THE SAME nurse brought in a small pot of green tea.
“It will be only a little while. Make yourselves comfortable.”
They had no choice but to sit down properly, facing each other, and sip their tea.
“I’m feeling too nervous to sit still.”
“It’s like being guests in someone’s house.”
O-Nobu withdrew from her obi a lady’s watch and glanced at it. Tsuda was less concerned with the time than the procedure he was about to undergo.
“I wonder how long it’s going to take. Even if you can’t see it, just hearing the scalpel is enough to make you feel awful.”
“It scares me just to look at something like that.”
O-Nobu arched her eyebrows as if she were actually afraid.

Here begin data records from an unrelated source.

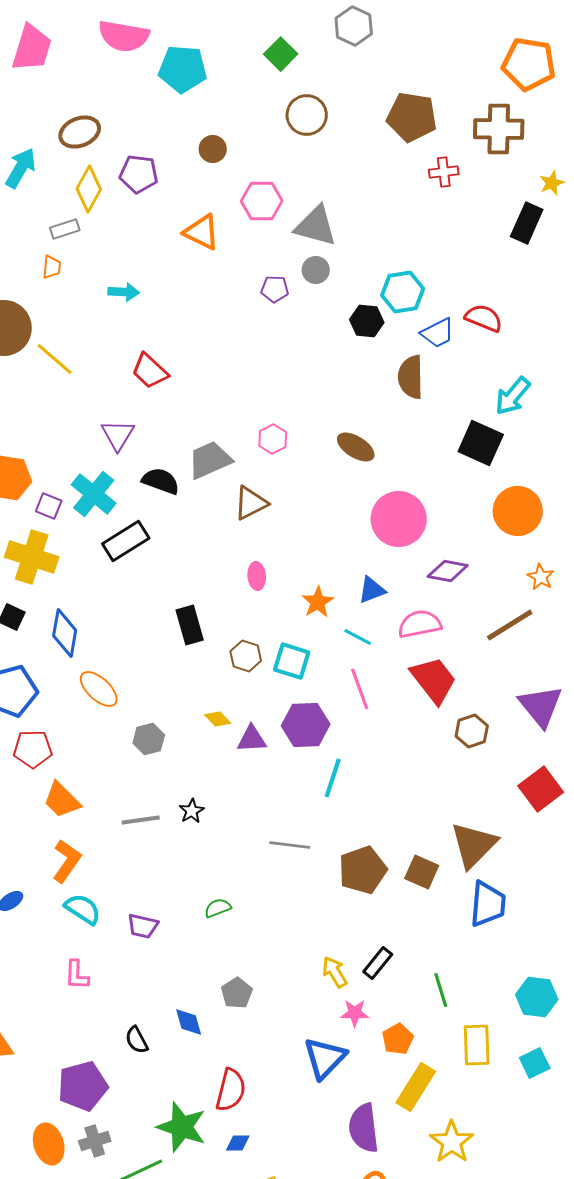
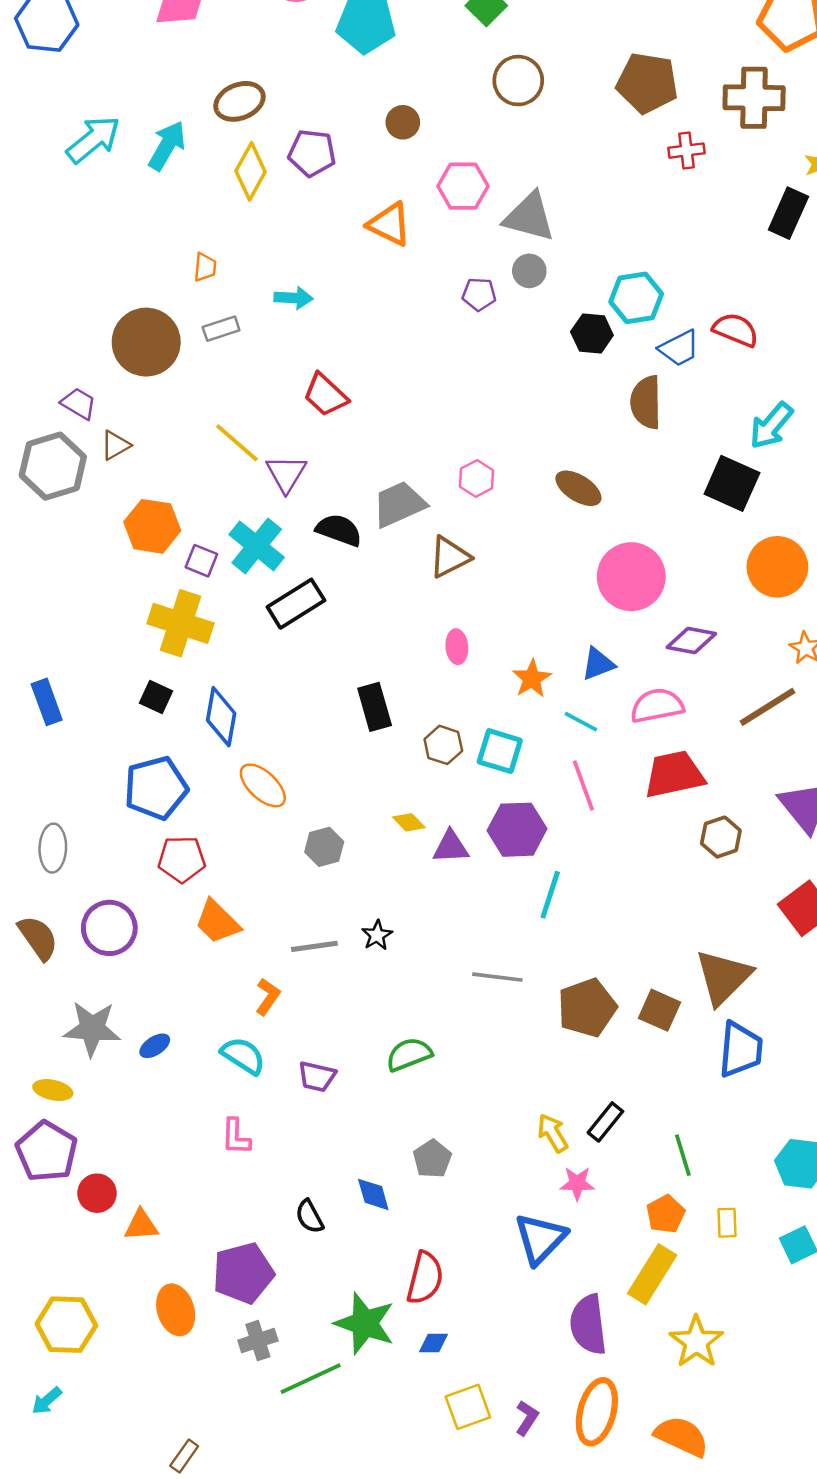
gray rectangle: (65, 229) -> (221, 329), moved
yellow line: (55, 359) -> (237, 443), moved
red trapezoid: (434, 680) -> (674, 774), turned -64
orange L-shape: (67, 861) -> (268, 997), moved, size x0.7
green semicircle: (218, 908) -> (409, 1054), size x1.4
orange pentagon: (398, 1039) -> (666, 1214), moved
yellow rectangle: (477, 1045) -> (727, 1223), size x0.6
orange ellipse: (49, 1144) -> (176, 1310), moved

“That’s why you’re going to wait up here. There’s no need for you to go in just to watch that dirty business.”
“But you should have family with you at a time like this — it’s wrong not to.”
Seeing the serious look on O-Nobu’s face, Tsuda laughed.
“That’s if you’re so seriously ill it’s a matter of life and death. Nobody’s going to haul people in for a minor surgery.”
Tsuda was a man who disliked showing a woman anything dirty. Especially about himself. To dig deeper, it might be said that observing even his own dirtiness caused him more distress than it would another man.
“Then I’ll wait here,” O-Nobu said, taking out her watch again. “Do you think it’ll be over by noon?”
“I imagine. But now that I’m here, what difference does it make?”
“You’re right. I was just—”
O-Nobu didn’t continue, nor did Tsuda pursue her thought.
The nurse looked in from the head of the stairs.
“We’re ready — if you’ll just follow me.”
Tsuda rose at once. At the same time, O-Nobu started up.
“I told you to wait here.”
“I’m not going in with you. I want to use the phone.”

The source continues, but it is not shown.